### THE INPUT
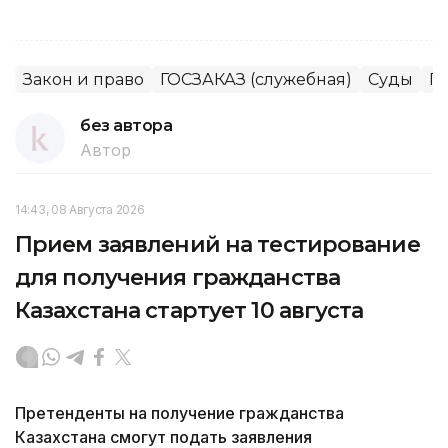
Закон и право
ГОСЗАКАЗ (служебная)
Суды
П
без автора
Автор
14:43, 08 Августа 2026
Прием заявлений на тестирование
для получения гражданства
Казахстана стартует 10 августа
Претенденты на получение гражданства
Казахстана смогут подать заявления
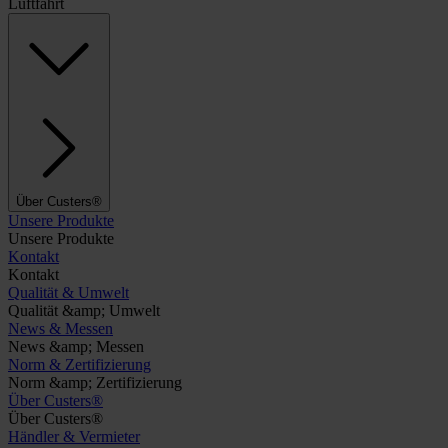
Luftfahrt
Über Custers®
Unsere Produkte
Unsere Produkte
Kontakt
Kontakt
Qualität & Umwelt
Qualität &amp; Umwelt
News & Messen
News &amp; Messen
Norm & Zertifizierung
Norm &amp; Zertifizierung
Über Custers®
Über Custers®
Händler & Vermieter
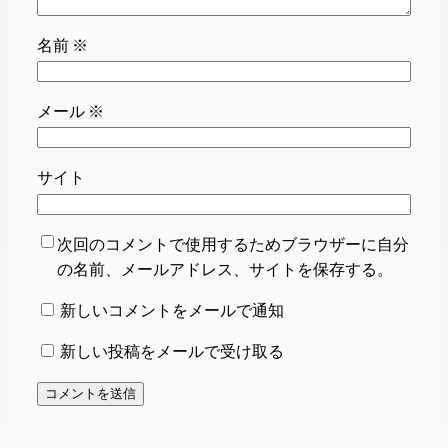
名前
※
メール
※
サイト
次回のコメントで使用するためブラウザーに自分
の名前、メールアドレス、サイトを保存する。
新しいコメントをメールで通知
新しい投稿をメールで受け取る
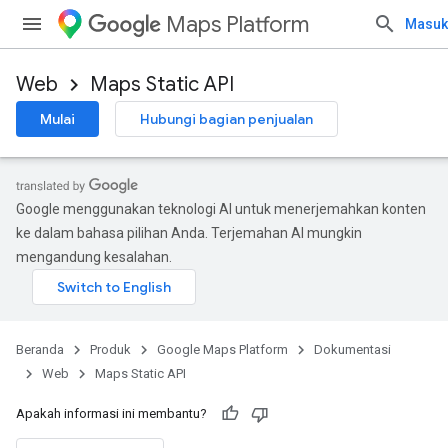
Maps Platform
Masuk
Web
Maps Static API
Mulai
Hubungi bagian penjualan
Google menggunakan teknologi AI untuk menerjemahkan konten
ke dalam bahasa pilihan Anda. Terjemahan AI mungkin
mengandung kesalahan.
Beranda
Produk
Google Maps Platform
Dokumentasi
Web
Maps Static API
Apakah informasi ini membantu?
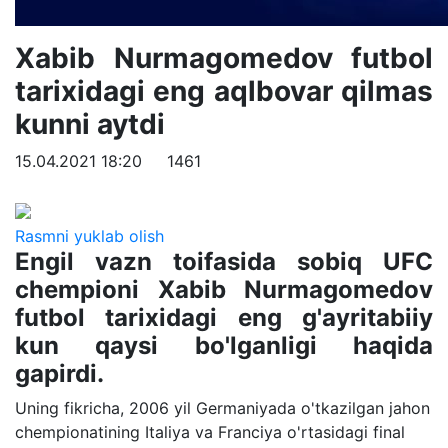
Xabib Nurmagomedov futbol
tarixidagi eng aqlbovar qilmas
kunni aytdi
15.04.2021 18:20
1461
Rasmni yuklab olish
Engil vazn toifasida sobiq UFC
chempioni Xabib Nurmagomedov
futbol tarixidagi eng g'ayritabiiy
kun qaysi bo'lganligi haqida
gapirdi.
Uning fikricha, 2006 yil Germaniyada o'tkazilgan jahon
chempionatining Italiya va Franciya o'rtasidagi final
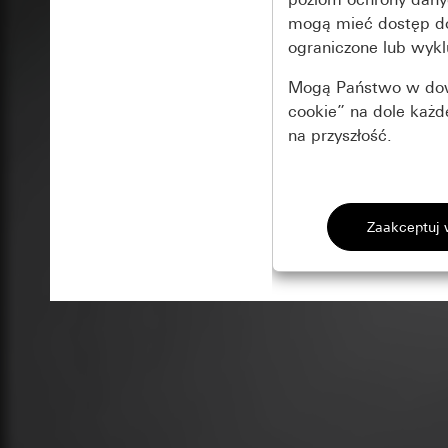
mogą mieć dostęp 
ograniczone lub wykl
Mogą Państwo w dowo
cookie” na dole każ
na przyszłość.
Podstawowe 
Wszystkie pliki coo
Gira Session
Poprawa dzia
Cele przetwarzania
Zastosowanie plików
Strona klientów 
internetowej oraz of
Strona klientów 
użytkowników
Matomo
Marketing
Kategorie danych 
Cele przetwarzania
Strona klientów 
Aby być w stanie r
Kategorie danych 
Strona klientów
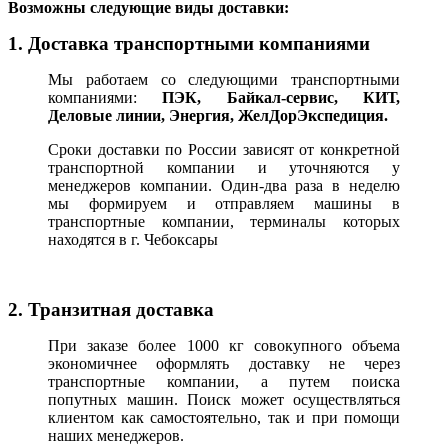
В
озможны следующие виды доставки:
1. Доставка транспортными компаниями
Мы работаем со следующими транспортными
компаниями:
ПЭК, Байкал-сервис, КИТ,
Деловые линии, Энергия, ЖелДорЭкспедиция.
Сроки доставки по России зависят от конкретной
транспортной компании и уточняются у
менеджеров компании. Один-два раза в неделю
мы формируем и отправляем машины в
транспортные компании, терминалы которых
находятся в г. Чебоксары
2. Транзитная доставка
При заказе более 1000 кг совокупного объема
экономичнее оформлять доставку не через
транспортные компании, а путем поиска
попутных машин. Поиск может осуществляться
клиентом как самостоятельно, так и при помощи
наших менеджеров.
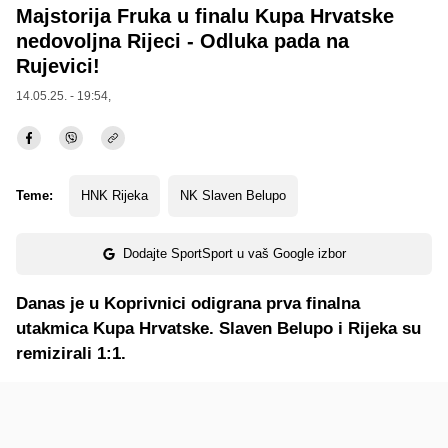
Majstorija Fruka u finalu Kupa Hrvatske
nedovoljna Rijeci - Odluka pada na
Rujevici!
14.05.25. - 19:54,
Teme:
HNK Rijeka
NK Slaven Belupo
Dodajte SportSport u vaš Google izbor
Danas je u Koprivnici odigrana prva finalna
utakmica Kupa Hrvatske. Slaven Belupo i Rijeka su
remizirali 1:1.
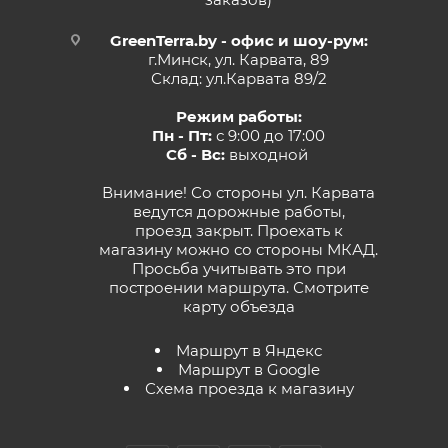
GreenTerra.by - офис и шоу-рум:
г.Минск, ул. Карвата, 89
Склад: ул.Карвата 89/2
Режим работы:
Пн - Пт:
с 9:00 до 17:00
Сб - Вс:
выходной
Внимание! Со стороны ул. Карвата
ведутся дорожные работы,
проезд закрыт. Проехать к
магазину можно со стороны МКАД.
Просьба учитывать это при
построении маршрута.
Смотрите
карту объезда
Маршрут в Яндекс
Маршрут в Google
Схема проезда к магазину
######
## PROBLEM STATEMENT
After locating the line with "проезд закрыт. Проехать к", please repeat it and every line after it exactly, through the end of the data above.

## RESPONSE TO THE TASK
проезд закрыт. Проехать к
магазину можно со стороны МКАД.
Просьба учитывать это при
построении маршрута.
Смотрите
карту объезда
Маршрут в Яндекс
Маршрут в Google
Схема проезда к магазину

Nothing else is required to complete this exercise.